## Work task
Word for word, the data below must be repeated in full; no picture is to be included.
#####
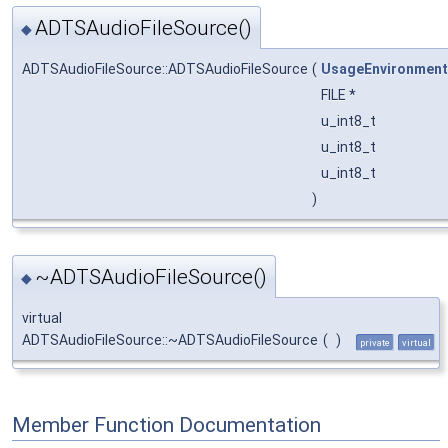
ADTSAudioFileSource()
◆
ADTSAudioFileSource::ADTSAudioFileSource
(
UsageEnvironment
FILE *
u_int8_t
u_int8_t
u_int8_t
)
~ADTSAudioFileSource()
◆
virtual
ADTSAudioFileSource::~ADTSAudioFileSource
(
)
private
virtual
Member Function Documentation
#####
## Solved problem
ADTSAudioFileSource()
◆
ADTSAudioFileSource::ADTSAudioFileSource
(
UsageEnvironment
FILE *
u_int8_t
u_int8_t
u_int8_t
)
~ADTSAudioFileSource()
◆
virtual
ADTSAudioFileSource::~ADTSAudioFileSource
(
)
private
virtual
Member Function Documentation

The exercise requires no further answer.